The bill has many encouraged that change is coming -- and others scared of exactly what those changes will be.

"Bravo! They were doing something," said Felicia Anderson from Cooper City, who welcomes the change.

She pays $800 a month for health insurance and has a $5,000 dollar deductible. Healthcare, as it is today, just isn't working for her.

"The American people are hurting," she continued. "I have friends, my own daughter, who are going without health insurance right now. So we're not so affluent. We're all hurting."

Anderson has no idea what the final plan will look like but hopes it will bring costs down and give her more choices to pick and choose what she wants.

"I don't need maternity anymore. I don't need all those things, so why am I paying for them," she wondered. "Why are the young people paying for everything? They're healthy."
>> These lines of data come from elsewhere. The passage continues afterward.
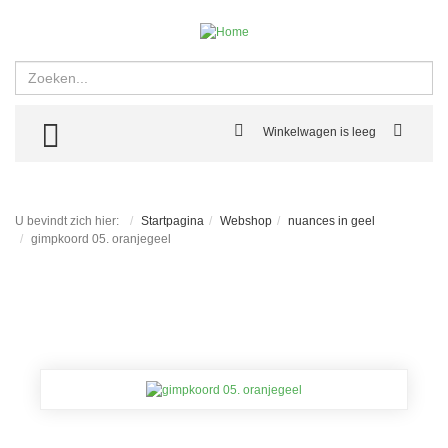
Zoeken
TOGGLE MENU
Winkelwagen is leeg
U bevindt zich hier:
Startpagina
Webshop
nuances in geel
gimpkoord 05. oranjegeel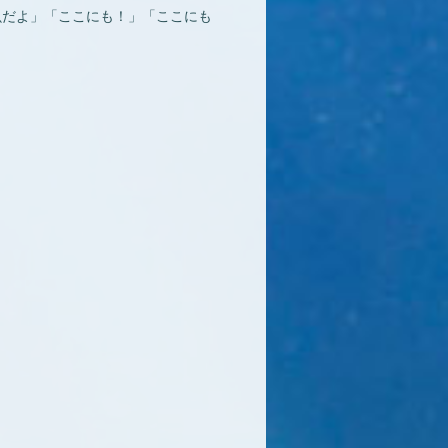
魚だよ」「ここにも！」「ここにも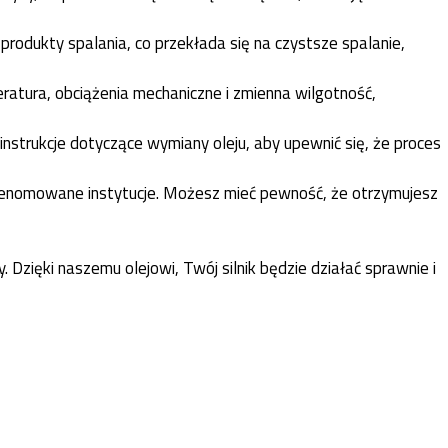
produkty spalania, co przekłada się na czystsze spalanie,
atura, obciążenia mechaniczne i zmienna wilgotność,
nstrukcje dotyczące wymiany oleju, aby upewnić się, że proces
 renomowane instytucje. Możesz mieć pewność, że otrzymujesz
Dzięki naszemu olejowi, Twój silnik będzie działać sprawnie i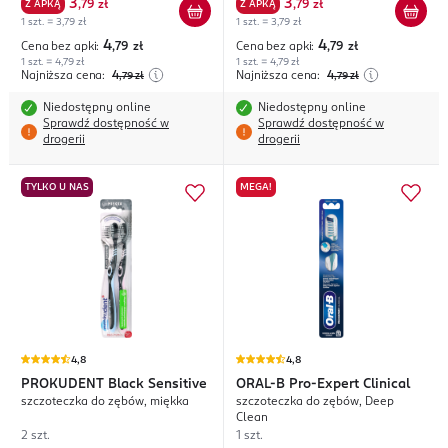
3
3
Z APKĄ
,
79 zł
Z APKĄ
,
79 zł
1 szt. = 3,79 zł
1 szt. = 3,79 zł
4
4
Cena bez apki:
,79
zł
Cena bez apki:
,79
zł
1 szt. = 4,79 zł
1 szt. = 4,79 zł
Najniższa cena:
4
Najniższa cena:
4
,79
zł
,79
zł
Niedostępny online
Niedostępny online
Sprawdź dostępność w
Sprawdź dostępność w
drogerii
drogerii
TYLKO U NAS
MEGA!
4,8
4,8
PROKUDENT
Black Sensitive
ORAL-B
Pro-Expert Clinical
szczoteczka do zębów, miękka
szczoteczka do zębów, Deep
Clean
2 szt.
1 szt.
Another expense could be devastating for widow Suzanne Boyd, worried about what will happen next. After her husband died, she was left without insurance right around the same time she was diagnosed with cancer.
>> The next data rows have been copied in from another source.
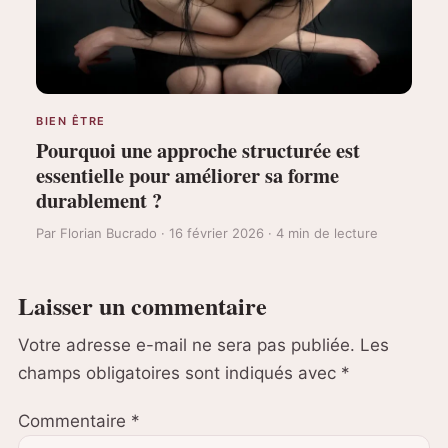
BIEN ÊTRE
Pourquoi une approche structurée est
essentielle pour améliorer sa forme
durablement ?
Par Florian Bucrado · 16 février 2026 · 4 min de lecture
Laisser un commentaire
Votre adresse e-mail ne sera pas publiée.
Les
champs obligatoires sont indiqués avec
*
Commentaire
*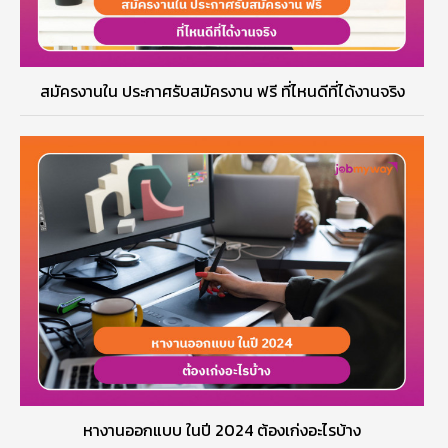
สมัครงานใน ประกาศรับสมัครงาน ฟรี ที่ไหนดีที่ได้งานจริง
หางานออกแบบ ในปี 2024 ต้องเก่งอะไรบ้าง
"To have a disease and to be sick, and to have a family," she thought, "you still need to have coverage. As an American, this something that I believe. We all should be covered."

Under the Affordable Care Act, Boyd pays just over $100 a month for insurance. She can also afford to have coverage for her daughters who are in college. For her, the big concern is guaranteeing affordable coverage for people with pre-existing conditions.

"I'm now healthy. I'm in remission, two years in remission. But any day now, you know, we don't know what's going to happen," she said.

The next step for the healthcare bill is the U.S. Senate where Senators say they plan to take their time.